===== Supplied entries =====
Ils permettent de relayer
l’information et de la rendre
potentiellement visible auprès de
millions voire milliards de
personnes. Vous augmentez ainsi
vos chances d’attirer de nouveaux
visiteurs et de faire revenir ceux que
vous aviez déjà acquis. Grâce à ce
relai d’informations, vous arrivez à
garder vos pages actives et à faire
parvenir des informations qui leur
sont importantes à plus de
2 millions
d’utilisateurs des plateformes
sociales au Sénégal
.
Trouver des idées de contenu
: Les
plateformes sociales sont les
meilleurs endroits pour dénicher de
=====
• [Directions]
Every line in the data that holds the string "informations" should be copied.

• [Output of the task]
relai d’informations, vous arrivez à
parvenir des informations qui leur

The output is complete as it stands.